Yes a binder is defo on the cards. I have a recipe book for all my other products such as creams bath bombs, body oils etc ... God knows why iv not started writing my soap recipes out lol


Iv failed so many times I'm becoming an expert


----------



## sassanellat (Sep 15, 2014)

Thanks for the link. Somehow the forum did something weird and I couldn't see your earlier post... but the soap sounds awesome. Thanks for mentioning it.


----------



## marilynmac (Sep 15, 2014)

My first bar was 100% lard, lye, and H2O.  Everything stunk.   I waited, and waited.  It's +-2 months later now, and the smell has (mostly) dissapated.   I am considering removing my rule about never using lard again.

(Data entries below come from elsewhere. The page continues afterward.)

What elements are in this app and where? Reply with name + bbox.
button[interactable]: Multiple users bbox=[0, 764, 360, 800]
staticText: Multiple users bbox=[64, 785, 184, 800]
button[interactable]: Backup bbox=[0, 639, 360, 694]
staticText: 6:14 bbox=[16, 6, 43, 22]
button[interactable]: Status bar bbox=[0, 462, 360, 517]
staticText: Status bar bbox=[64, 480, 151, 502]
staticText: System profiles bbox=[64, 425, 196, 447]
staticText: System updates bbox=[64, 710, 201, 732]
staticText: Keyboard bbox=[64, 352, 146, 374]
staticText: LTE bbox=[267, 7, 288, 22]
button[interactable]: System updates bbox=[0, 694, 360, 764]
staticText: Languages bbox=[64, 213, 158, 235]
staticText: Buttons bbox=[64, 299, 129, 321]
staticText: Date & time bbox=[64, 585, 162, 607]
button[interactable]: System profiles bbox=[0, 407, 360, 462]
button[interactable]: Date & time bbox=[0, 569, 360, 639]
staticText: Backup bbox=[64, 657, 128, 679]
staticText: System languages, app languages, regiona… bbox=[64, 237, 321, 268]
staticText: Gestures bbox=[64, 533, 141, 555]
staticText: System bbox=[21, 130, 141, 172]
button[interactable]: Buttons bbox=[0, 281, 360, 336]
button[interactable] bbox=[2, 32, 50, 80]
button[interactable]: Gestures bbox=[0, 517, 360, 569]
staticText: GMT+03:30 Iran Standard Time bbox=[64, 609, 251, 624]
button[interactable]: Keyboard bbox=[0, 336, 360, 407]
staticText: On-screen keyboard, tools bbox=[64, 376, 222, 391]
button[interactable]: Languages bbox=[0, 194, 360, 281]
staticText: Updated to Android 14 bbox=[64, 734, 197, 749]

Other oils smell of fat, too; but not so much, and moslty before the cure.  A tiny bit of EO will cover it.


----------



## wetshavingproducts (Sep 15, 2014)

Stearic acid & coconut oil soap smells like.... nothing. Faint smell of coconut, but mostly nothing.


----------



## jules92207 (Sep 15, 2014)

I recently made an unscented soap with some lard but I added honey and oatmeal so it smells a bit like sweetened oats. I like it.


----------



## DeeAnna (Sep 15, 2014)

Like Pamielynn, I either have a neutral to positive reaction to the smell of unscented soap. Some recipes have more odor than others, to be sure, but I've never understood the particular negative reaction to lard soap. It just smells like ... soap ... to me. 

If a person really knows what a living, breathing hog can really smell like, you'd never complain about the scent of lard soap!  But then I also grew up with a grandmother who knew how to render lard from the fat from our family's hogs -- heat it low and slow. Her lard had only a faint, mild odor when she cooked with it or made soap from it. 

My latest liquid soap with olive, castor, and coconut comes the closest to having an unappealing (but only mildly so) scent to me ... and not a drop of lard in it. But I can see how this soap's odor will play nicely with warm spicy fragrances, so I'm enjoying the idea of scenting it.


----------



## houseofwool (Sep 15, 2014)

I have an extremely sensitive nose and I cannot stand the smell of a 100% lard soap. I had made some for laundry soap and the scent made me gag. 

I have been leery of trying it as a portion of my soap because of that. 

I can also tell long before DOS show up if a bar is going rancid. 

That said, an all veggie bar is fine. I can certainly tell a Castile bar from a plain unscented bar, but both are pleasant.


----------